AlunaGeorge’s first full-length, ‘Body Music,’ arrives after a year and half of build up, starting with the English duo’s excellent debut EP for Tri Angle Records, ‘You Know You Like It.’ The narrative is familiar enough: bedroom musicians break out of obscurity into the larger indie and electronic music consciousnesses with a killer single. But AlunaGeorge didn’t stop at indie or electronic. Three singles preceding ‘Body Music’ dropped onto the U.K. charts like clockwork, and after working with fellow Londoners Disclosure on that group’s track ‘White Noise,’ AlunaGeorge saw their name climb to the No. 2 spot on the charts back in February.

AlunaGeroge have earned U.K. pop-star status, and for the most part, ‘Body Music’ doesn’t disappoint. The group has sold itself with references to '90s R&B, Neptunes and Timbaland-esque production, as well as a modern sensibility that owes itself to fractured, major-key U.K. bass strains. AlunaGeorge arrived fully formed on ‘You Know You Like It,’ and they’ve only tightened their approach since. But with ‘Body Music’ the group clearly tackles each song individually. It’s an album of singles, and by the midpoint, it’s hard to not feel like the group is repeating itself.

The duo are impeccable songwriters -- theirs are some of the most hard-hitting bridges and choruses in recent memory -- but they use the same general outline for almost every track. There’s a grounded, everyday quality to singer Aluna Francis’ voice and lyrics that elevates the duo well beyond the focus-group-tested pop of the U.S., but she lacks the depth of someone like, say, Jesse Ware. Francis sticks to matters of the heart, and there’s a cleverness and wit to her use of metaphor, as she somehow finds a different image or concept to characterize love on each song. But closer, ‘Friends to Lovers,’ with its gentle energy and detailed feelings of love unacted upon, oddly feels like the only personal song on the record.
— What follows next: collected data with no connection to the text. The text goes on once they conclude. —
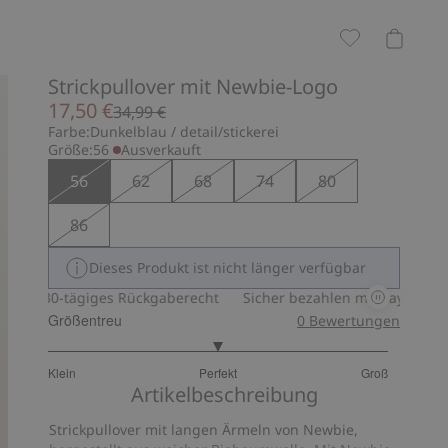
Strickpullover mit Newbie-Logo
17,50 €
34,99 €
Farbe:
Dunkelblau / detail/stickerei
Größe:
56
Ausverkauft
56
62
68
74
80
86
Dieses Produkt ist nicht länger verfügbar
30-tägiges Rückgaberecht
Sicher bezahlen mit PayPal & Appl
Größentreu
0
Bewertungen
3
Klein
Perfekt
Groß
von
Basierend
Artikelbeschreibung
5
auf
Strickpullover mit langen Ärmeln von Newbie,
6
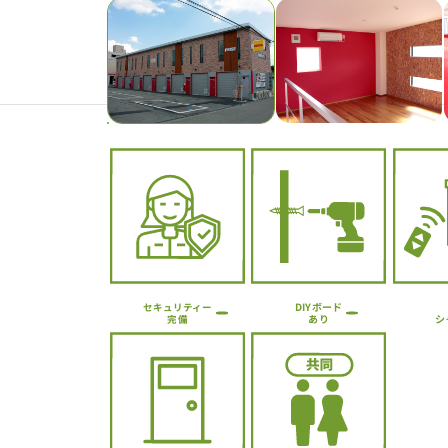
Previous
DIYボード
セキュリティー
シ
あり
完備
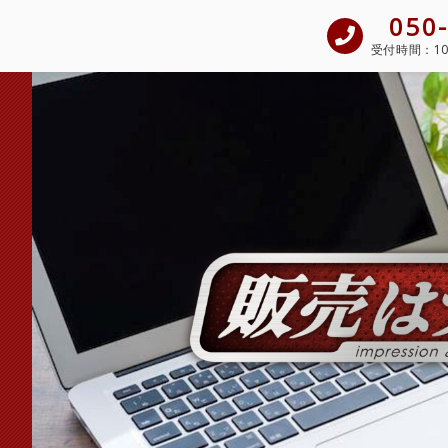
050
受付時間：
1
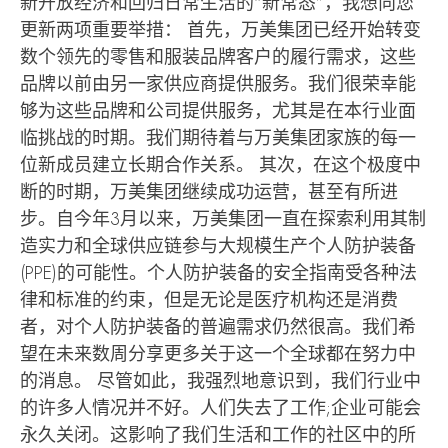
新开放经济和回归日常生活的“新常态”，我想向您
更新两项重要举措： 首先，万美集团已经开始转变
数个领先的零售和服装品牌客户的履行需求，这些
品牌以前由另一家供应商提供服务。我们很荣幸能
够为这些品牌和公司提供服务，尤其是在本行业面
临挑战的时期。我们期待着与万美集团家族的每一
位新成员建立长期合作关系。 其次，在这个极度中
断的时期，万美集团继续成功运营，甚至有所进
步。自今年3月以来，万美集团一直在探索利用其制
造实力和全球供应链参与大规模生产个人防护装备
(PPE)的可能性。个人防护装备的安全指南受各种法
律和标准的约束，但是无论是医疗机构还是消费
者，对个人防护装备的普遍需求仍然很高。我们希
望在未来数周分享更多关于这一个全球都在努力中
的消息。 尽管如此，我强烈地意识到，我们行业中
的许多人情况并不好。人们失去了工作;企业可能会
永久关闭。这影响了我们生活和工作的社区中的所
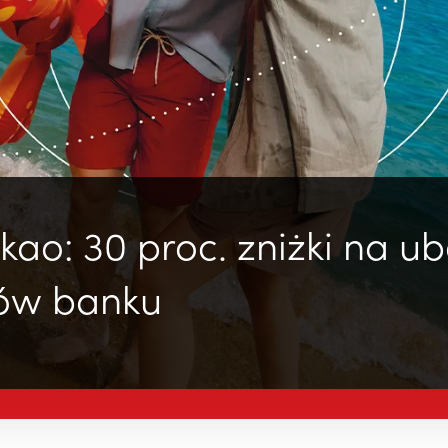
ao: 30 proc. zniżki na u
tów banku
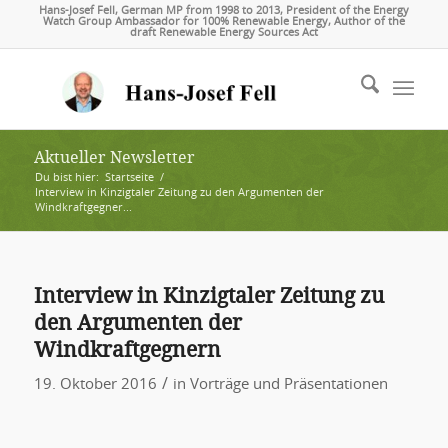
Hans-Josef Fell, German MP from 1998 to 2013, President of the Energy
Watch Group Ambassador for 100% Renewable Energy, Author of the
draft Renewable Energy Sources Act
Aktueller Newsletter
Du bist hier:
Startseite
/
Interview in Kinzigtaler Zeitung zu den Argumenten der
Windkraftgegner...
Interview in Kinzigtaler Zeitung zu
den Argumenten der
Windkraftgegnern
/
19. Oktober 2016
in
Vorträge und Präsentationen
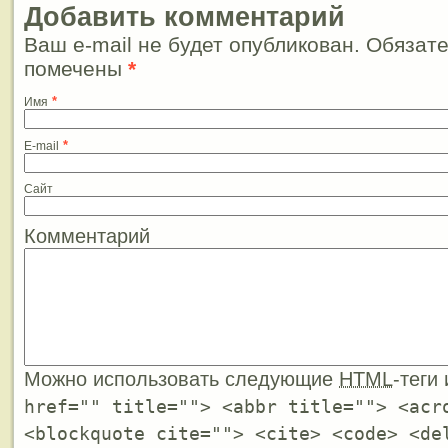
Добавить комментарий
Ваш e-mail не будет опубликован. Обязат
помечены
*
*
Имя
*
E-mail
Сайт
Комментарий
Можно использовать следующие
HTML
-теги
href="" title=""> <abbr title=""> <acr
<blockquote cite=""> <cite> <code> <de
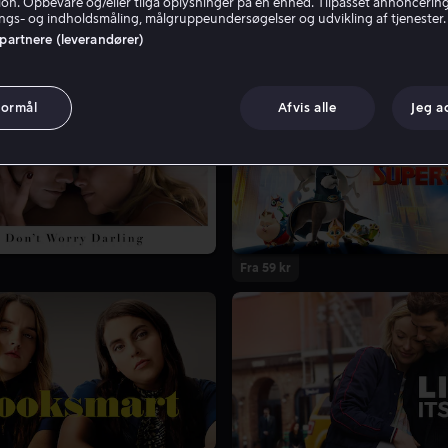
tion. Opbevare og/eller tilgå oplysninger på en enhed. Tilpasset annoncerin
gs- og indholdsmåling, målgruppeundersøgelser og udvikling af tjenester.
 partnere (leverandører)
formål
Afvis alle
Jeg a
Fra 59 kr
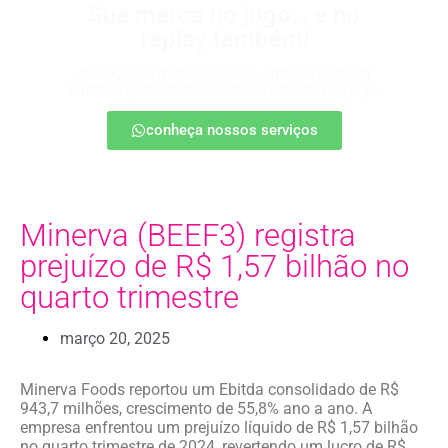
Sua marca no jogo… e no
replay também!
Apareça nos melhores lances, entre no radar da
torcida e ganhe destaque até na resenha pós-jogo.
conheça nossos serviços
Minerva (BEEF3) registra
prejuízo de R$ 1,57 bilhão no
quarto trimestre
março 20, 2025
Minerva Foods reportou um Ebitda consolidado de R$
943,7 milhões, crescimento de 55,8% ano a ano. A
empresa enfrentou um prejuízo líquido de R$ 1,57 bilhão
no quarto trimestre de 2024, revertendo um lucro de R$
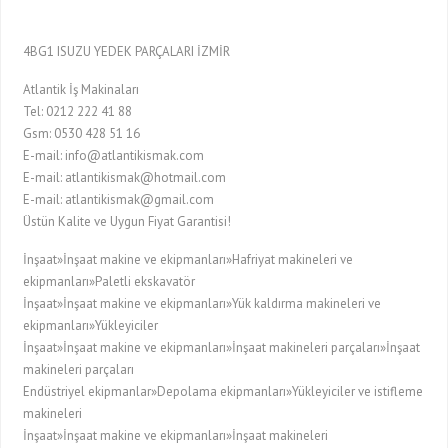
4BG1 ISUZU YEDEK PARÇALARI İZMİR
Atlantik İş Makinaları
Tel: 0212 222 41 88
Gsm: 0530 428 51 16
E-mail: info@atlantikismak.com
E-mail: atlantikismak@hotmail.com
E-mail: atlantikismak@gmail.com
Üstün Kalite ve Uygun Fiyat Garantisi!
İnşaat»İnşaat makine ve ekipmanları»Hafriyat makineleri ve
ekipmanları»Paletli ekskavatör
İnşaat»İnşaat makine ve ekipmanları»Yük kaldırma makineleri ve
ekipmanları»Yükleyiciler
İnşaat»İnşaat makine ve ekipmanları»İnşaat makineleri parçaları»İnşaat
makineleri parçaları
Endüstriyel ekipmanlar»Depolama ekipmanları»Yükleyiciler ve istifleme
makineleri
İnşaat»İnşaat makine ve ekipmanları»İnşaat makineleri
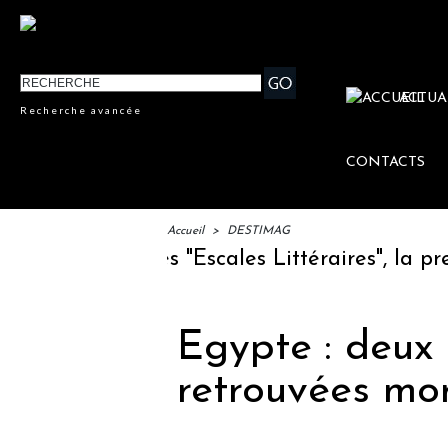
ACTUA
Recherche avancée
CONTACTS
Accueil
>
DESTIMAG
 lancement des "Escales Littéraires", la premi
Egypte : deux 
retrouvées mo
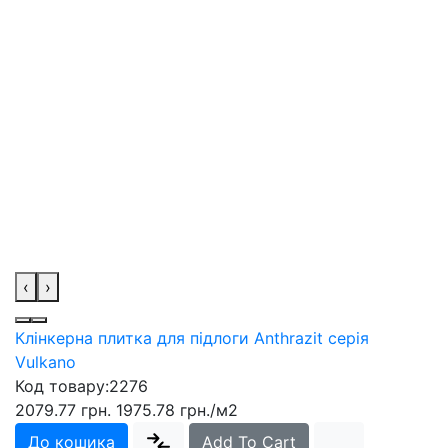
‹
›
Клінкерна плитка для підлоги Anthrazit серія
Vulkano
Код товару:
2276
2079.77 грн.
1975.78 грн.
/м2
До кошика
Add To Cart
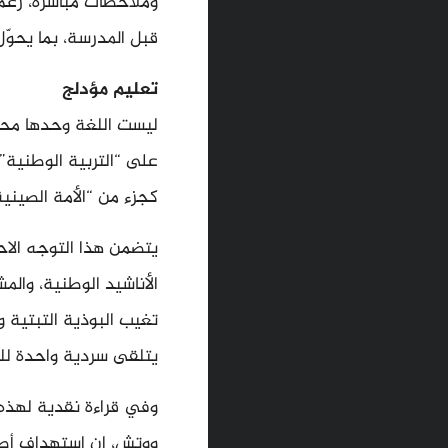
وملاحظات مباشرة، رغم
قبل المدرسة، بما يحوّ
تعليم مؤدلج
ليست اللغة وحدها محور
على “التربية الوطنية”
كجزء من “الأمة الصينية
يتضمن هذا التوجه الاحت
الأناشيد الوطنية، والم
تغيب البوذية التبتية و
يتلقى سردية واحدة للت
وفي قراءة نقدية لهذه 
ووتش، إن استهداف أطفا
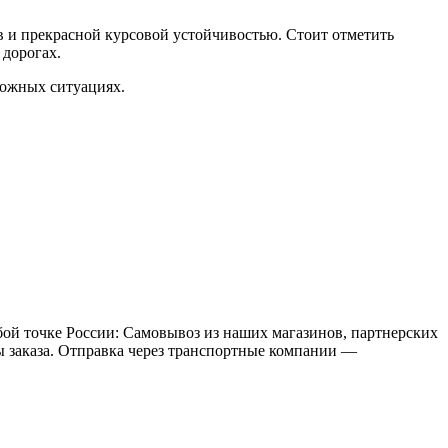
 и прекрасной курсовой устойчивостью. Стоит отметить
 дорогах.
рожных ситуациях.
бой точке России: Самовывоз из наших магазинов, партнерских
мы заказа. Отправка через транспортные компании —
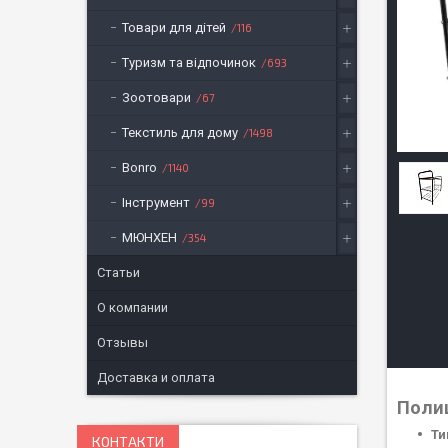
Товари для дітей
116
Туризм та відпочинок
693
Зоотовари
67
Текстиль для дому
1498
Bonro
1140
Інструмент
99
МЮНХЕН
354
Статьи
О компании
Отзывы
Доставка и оплата
Полиц
Ти
КОНТАКТИ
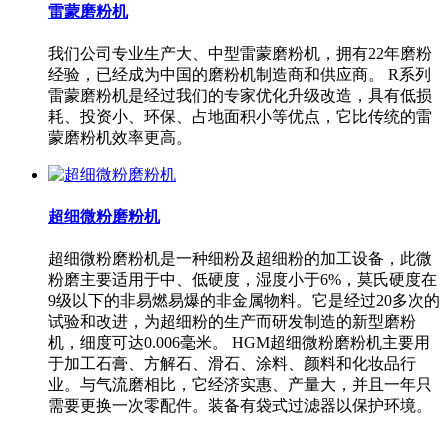
雷蒙磨粉机
我们公司专业生产大、中型雷蒙磨粉机，拥有22年磨粉
经验，已经成为中国的磨粉机制造商和供应商。 R系列
雷蒙磨粉机是经过我们的专家优化升级改造，具有低损
耗、投资小、环保、占地面积小等优点，它比传统的雷
蒙磨粉机效率更高。
超细微粉磨粉机
超细微粉磨粉机是一种细粉及超细粉的加工设备，此微
粉磨主要适用于中、低硬度，湿度小于6%，莫氏硬度在
9级以下的非易燃易爆的非金属物料。它是经过20多次的
试验和改进，为超细粉的生产而研发制造的新型磨粉
机，细度可达0.006毫米。 HGM超细微粉磨粉机主要用
于加工石膏、方解石、滑石、涂料、颜料和化妆品行
业。与气流磨相比，它经济实惠、产量大，并且一年只
需要更换一次零配件。装备有袋式过滤器以保护环境。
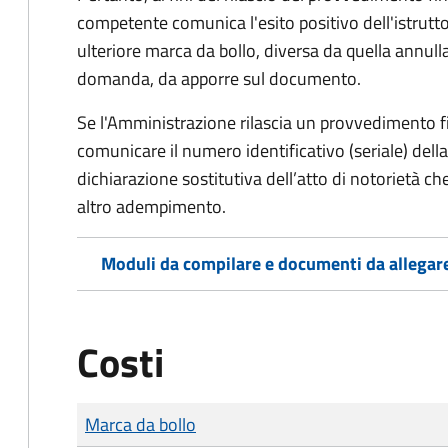
competente comunica l'esito positivo dell'istrutto
ulteriore marca da bollo,
diversa da quella annulla
domanda, da apporre sul documento.
Se l'Amministrazione rilascia un provvedimento fin
comunicare il numero identificativo (seriale) dell
dichiarazione sostitutiva dell’atto di notorietà che
altro adempimento.
Moduli da compilare e documenti da allegar
Costi
Tipo di pagamento
Importo
Marca da bollo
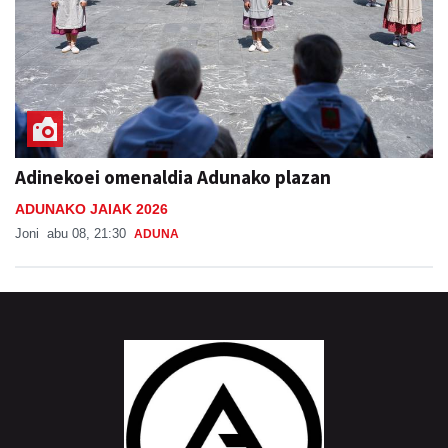
Adinekoei omenaldia Adunako plazan
ADUNAKO JAIAK 2026
Joni
abu 08, 21:30
ADUNA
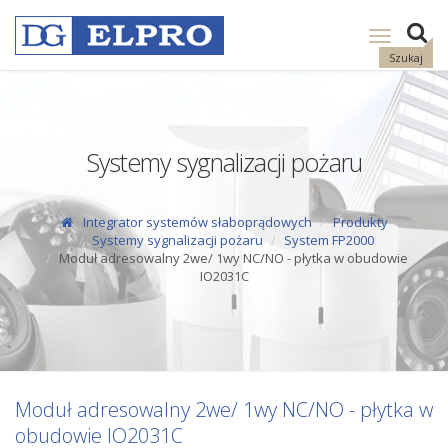
Pokaż
nawigację
Szukaj
Systemy sygnalizacji pożaru
Integrator systemów słaboprądowych
Produkty
Systemy sygnalizacji pożaru
System FP2000
Moduł adresowalny 2we/ 1wy NC/NO - płytka w obudowie
IO2031C
Moduł adresowalny 2we/ 1wy NC/NO - płytka w
obudowie IO2031C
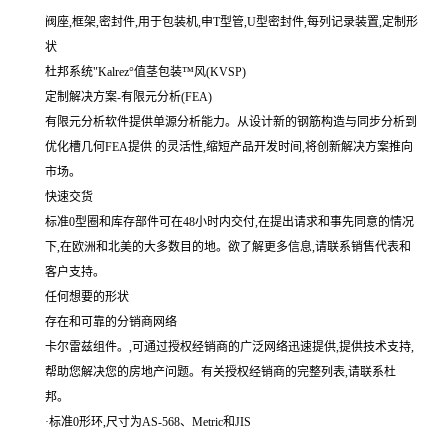
阀座,框架,密封件,用于包装机,申T型管,U型密封件,每列记录装置,定制形
状
杜邦系统"Kalrez°值茎包装™风(KVSP)
定制解决方案-有限元分析(FEA)
有限元分析软件提供单源分析能力。从设计新的钢筋构造与同步分析到
优化槽几何FEA提供 的灵活性,缩短产品开发时间,将创新解决方案推向
市场。
快速交货
标准0型圈和库存部件可在48小时内交付,在提出请求和事先同意的情况
下,在欧洲和北美的大多数目的地。欲了解更多信息,请联系销售代表和
客户支持。
任何想要的形状
存在和可靠的分销商网络
卡尔雷兹组件。,可通过授权经销商的广泛网络迅速提供,提供技术支持,
帮助您解决您的房地产问题。有关授权经销商的完整列表,请联系杜
邦。
·标准0形环,尺寸为AS-568、Metric和JIS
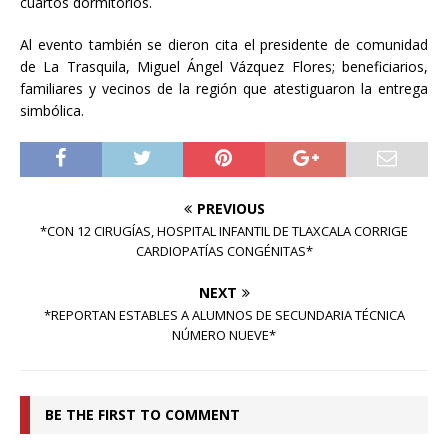
cuartos dormitorios.
Al evento también se dieron cita el presidente de comunidad
de La Trasquila, Miguel Ángel Vázquez Flores; beneficiarios,
familiares y vecinos de la región que atestiguaron la entrega
simbólica.
PREVIOUS
*CON 12 CIRUGÍAS, HOSPITAL INFANTIL DE TLAXCALA CORRIGE
CARDIOPATÍAS CONGÉNITAS*
NEXT
*REPORTAN ESTABLES A ALUMNOS DE SECUNDARIA TÉCNICA
NÚMERO NUEVE*
BE THE FIRST TO COMMENT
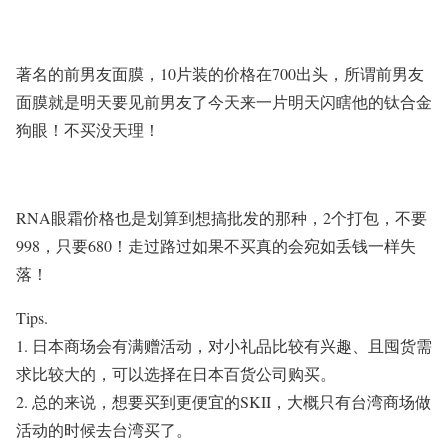
著名的前男友面膜，
10
片装的价格在
700
出头，所谓前男友
面膜就是明天要见前男友了今天来一片明天闪瞎他的钛合金
狗眼！不买没天理！
RNA
眼霜价格也是划算到想搞批发的那种，
2
个打包，不要
998
，只要
680
！走过路过如果不买真的会宛如丢钱一样失
落！
Tips.
1.
日本商场会有满赠活动，对小礼品比较有兴趣、且囤货需
求比较大的，可以选择在日本百货公司购买。
2.
总的来说，想要买到更便宜的
SKII
，大概只有台湾商场做
活动的时候去台湾买了。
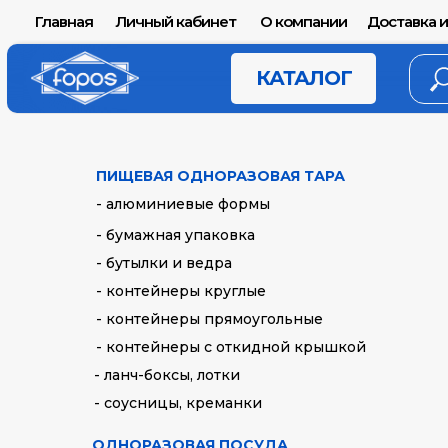
Главная
Личный кабинет
О компании
Доставка и
КАТАЛОГ
ПИЩЕВАЯ ОДНОРАЗОВАЯ ТАРА
Главная
Каталог
Пакеты и мешки
→
→
- алюминиевые формы
- бумажная упаковка
- бутылки и ведра
ПАКЕТЫ И 
- контейнеры круглые
- контейнеры прямоугольные
- контейнеры с откидной крышкой
Пакеты бумажные
Пакеты в
- ланч-боксы, лотки
- соусницы, креманки
ОДНОРАЗОВАЯ ПОСУДА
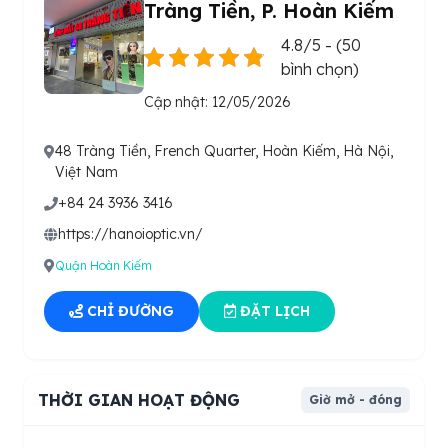
Tràng Tiền, P. Hoàn Kiếm
4.8/5 - (50
bình chọn)
Cập nhật: 12/05/2026
48 Tràng Tiền, French Quarter, Hoàn Kiếm, Hà Nội,
Việt Nam
+84 24 3936 3416
https://hanoioptic.vn/
Quận Hoàn Kiếm
CHỈ ĐƯỜNG
ĐẶT LỊCH
THỜI GIAN HOẠT ĐỘNG
Giờ mở - đóng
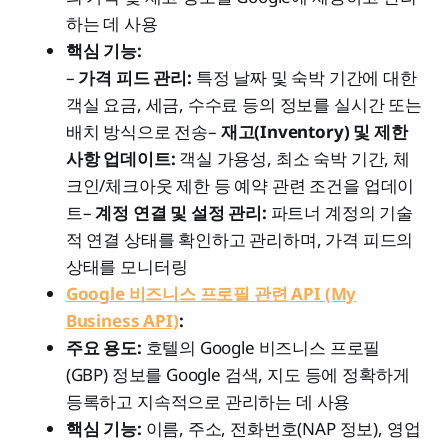
하는 데 사용
핵심 기능:
–
가격 피드 관리:
특정 날짜 및 숙박 기간에 대한
객실 요금, 세금, 수수료 등의 정보를 실시간 또는
배치 방식으로 전송–
재고(Inventory) 및 제한
사항 업데이트:
객실 가용성, 최소 숙박 기간, 체
크인/체크아웃 제한 등 예약 관련 조건을 업데이
트–
계정 연결 및 설정 관리:
파트너 계정의 기술
적 연결 상태를 확인하고 관리하며, 가격 피드의
상태를 모니터링
Google 비즈니스 프로필 관련 API (My
Business API)
:
주요 용도:
호텔의 Google 비즈니스 프로필
(GBP) 정보를 Google 검색, 지도 등에 정확하게
등록하고 지속적으로 관리하는 데 사용
핵심 기능:
이름, 주소, 전화번호(NAP 정보), 영업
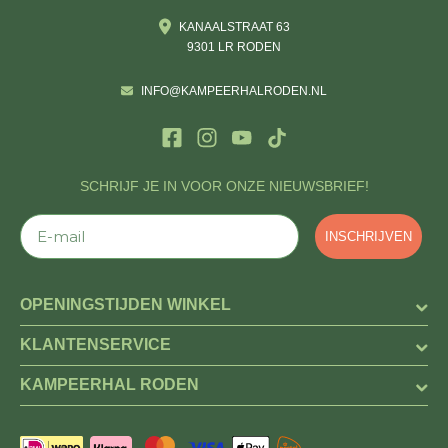
KANAALSTRAAT 63
9301 LR RODEN
INFO@KAMPEERHALRODEN.NL
SCHRIJF JE IN VOOR ONZE NIEUWSBRIEF!
E-mail
INSCHRIJVEN
OPENINGSTIJDEN WINKEL
KLANTENSERVICE
KAMPEERHAL RODEN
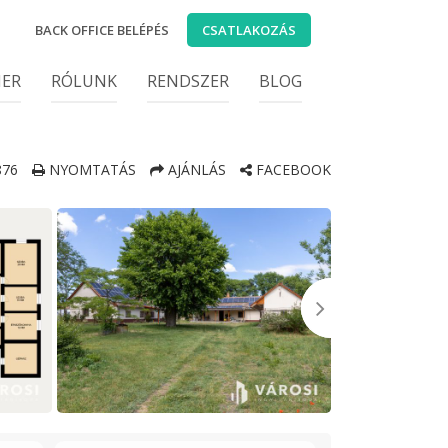
BACK OFFICE BELÉPÉS
CSATLAKOZÁS
IER
RÓLUNK
RENDSZER
BLOG
76
NYOMTATÁS
AJÁNLÁS
FACEBOOK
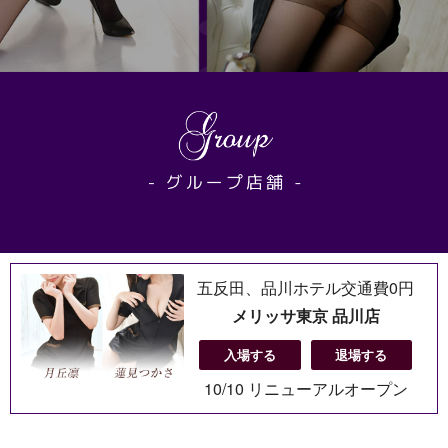
五反田、品川ホテル交通費0円
メリッサ東京 品川店
入場する
退場する
10/10 リニューアルオープン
Producer George Reid fills each track with earworm-y melodies and delicious peripheral details like the guitar plucks on ‘Kaleidoscope Love'; the diced, gooey synthesizers on the title track; and the subtle organ vamp on ‘Friends to Lovers.’ The album stands on its production choices alone, and while some of the middle tracks like 'Bad Idea,' ‘Lost & Found’ and ‘Best Be Believing’ blur together, most of the songs here are able to stand on their own. ‘You Know You Like It’ and ‘Just a Touch,’ from the debut EP, both reappear on ‘Body Music,’ and the record is made all the better for them. But their inclusion is telling.

While ‘Body Music’ doesn’t really add up to anything more than its individual parts, it’s absolutely a satisfying release. Francis and Reid have an undeniable chemistry, and their music has a playful emotionalism that’s incredibly immediate and re-playable. It’s the kind of record you can leave on repeat and never grow tired of. If you’re looking for 13 of 2013’s most solid pop songs, ‘Body Music’ has you covered.